Shortly after graduating from Barnard College in 1942, Highsmith contributed to the comic book series “Black Terror” before she began writing novels. Her first novel, “Strangers on a Train,” was published in 1950 after being rejected six times. The novel tells the story of two assassins who meet on a train and agree to trade murders. Like the majority of her works, it involves “gentlemen murderers and psychological intrigue,” and provided Highsmith an outlet to explore “her own obsessions,” according to The New York Times.

Alfred Hitchcock adapted the book into a film of the same name in 1951, bringing Highsmith both literary recognition and enough money to pursue writing full time.

Highsmith is well-known for her series detailing the exploits of the young, sexually and morally ambiguous murderer, Tom Ripley. The first book in the series, “The Talented Mr. Ripley,” won the Grand Prix de Littérature Policière, the most prestigious award for detective literature in France. It also received the Edgar Allan Poe Scroll from the Mystery Writers of America. Two of her Ripley installments were made into films in 1960 and 1977.

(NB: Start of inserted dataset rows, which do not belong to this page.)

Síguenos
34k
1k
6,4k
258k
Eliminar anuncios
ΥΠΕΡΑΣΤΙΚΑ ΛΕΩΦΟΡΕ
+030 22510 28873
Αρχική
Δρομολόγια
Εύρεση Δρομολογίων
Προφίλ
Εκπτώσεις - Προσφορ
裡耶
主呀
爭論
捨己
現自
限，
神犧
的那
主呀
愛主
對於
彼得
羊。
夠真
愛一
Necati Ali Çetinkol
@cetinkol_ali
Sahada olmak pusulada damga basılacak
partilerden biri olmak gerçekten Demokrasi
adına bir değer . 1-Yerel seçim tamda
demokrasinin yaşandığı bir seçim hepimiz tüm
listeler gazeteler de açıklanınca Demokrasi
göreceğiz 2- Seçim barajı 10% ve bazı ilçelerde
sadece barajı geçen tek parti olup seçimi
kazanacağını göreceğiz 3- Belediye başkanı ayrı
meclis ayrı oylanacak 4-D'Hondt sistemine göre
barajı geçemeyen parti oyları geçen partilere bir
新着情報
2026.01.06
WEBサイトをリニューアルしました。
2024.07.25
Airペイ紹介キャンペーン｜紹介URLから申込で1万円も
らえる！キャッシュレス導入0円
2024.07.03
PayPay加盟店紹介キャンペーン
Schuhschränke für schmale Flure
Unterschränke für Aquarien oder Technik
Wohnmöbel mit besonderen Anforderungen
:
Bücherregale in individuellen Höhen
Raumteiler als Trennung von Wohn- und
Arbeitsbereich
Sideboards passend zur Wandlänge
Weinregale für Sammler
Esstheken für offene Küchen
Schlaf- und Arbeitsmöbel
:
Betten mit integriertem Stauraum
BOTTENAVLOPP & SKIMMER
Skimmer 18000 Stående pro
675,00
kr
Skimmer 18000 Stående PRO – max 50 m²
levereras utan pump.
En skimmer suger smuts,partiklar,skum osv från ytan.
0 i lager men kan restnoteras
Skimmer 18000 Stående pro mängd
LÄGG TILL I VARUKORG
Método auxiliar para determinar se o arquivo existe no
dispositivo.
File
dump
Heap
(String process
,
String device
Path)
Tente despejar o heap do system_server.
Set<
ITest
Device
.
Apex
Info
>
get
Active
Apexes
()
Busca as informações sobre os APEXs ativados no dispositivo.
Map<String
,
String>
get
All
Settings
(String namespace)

The Ripley series comprises just four of the 20 novels and seven short story collections Highsmith published, many of which handled similar themes of harmless acts spiraling into violence and inescapable death.

The only book that deviates from this thematic pattern is Highsmith’s novel originally titled “The Price of Salt,” which was later retitled to “Carol,” published under the pseudonym Claire Morgan. “Carol” was published in 1952, but was inspired by events from 1948. Highsmith worked at Bloomingdale’s to pay for psychoanalysis to “explore the sharp ambivalence she felt about marrying her fiancé, a novelist named Marc Brandel,” according to The New Yorker. She never married Brandel or anyone else. Highsmith usually had sexual and romantic relationships with women who tended to be older, wealthy and suburban.

At Bloomingdale’s, Highsmith had a chance encounter with a woman in a mink coat, one of two women in her life who inspired the character of Carol Aird.

Aird, a 30-something wealthy suburban wife, is also the love interest for the novel’s protagonist, 19-year-old Therese Belivet. In “Carol,” the two embark on a sultry road-trip affair, running from the detective that Carol’s husband hired to track her.

While the lovers-on-the-run storyline flexes “Highsmith’s thriller muscles,” the novel ends relatively happily. As the New Yorker pointed out, no one had died or been institutionalized at the end of the novel, which was incredibly uncommon for lesbian pulp fiction as a genre, as well as within Highsmith’s own literary repertoire.

“[‘The Price of Salt’] was for many years the only lesbian novel, in either hard or soft cover, with a happy ending,” author Marijane Meaker told The New Yorker.

Ellena Son ’21 agrees. “The trope of sad or dead lesbians in literature and media is so tired and disappointing,” Son said. “It’s really great when writers go against it.”

In 2015, “Carol” was adapted into a critically acclaimed movie.

Highsmith was always more popular in Europe, where she spent the majority of her life, but she still led an illustrious literary career in the U.S. She wrote iconic novels-turned-movies and pioneered literature depicting women in love.

In her personal life, Highsmith was very secretive. However, her diaries and work journals, detailing 60 years of her deeply private life and literary planning across 56 notebooks, will be published in 2021, according to The New York Times.

She “seemed to have anticipated that [her] journals might one day be released,” leaving “instructions to edit out repetition in her notebooks” in her will, The New York Times reported.

Highsmith’s long-time editor Anna von Planta is preparing the diaries for publication. To The New York Times, von Planta said she “aimed to offer an unembellished look at the author, without glossing over the darker aspects of her personality and beliefs,” including outspoken anti-Semitism and racist opinions. Von Planta emphasized that she “won’t censor” these opinions to “show how Patricia Highsmith became Patricia Highsmith.”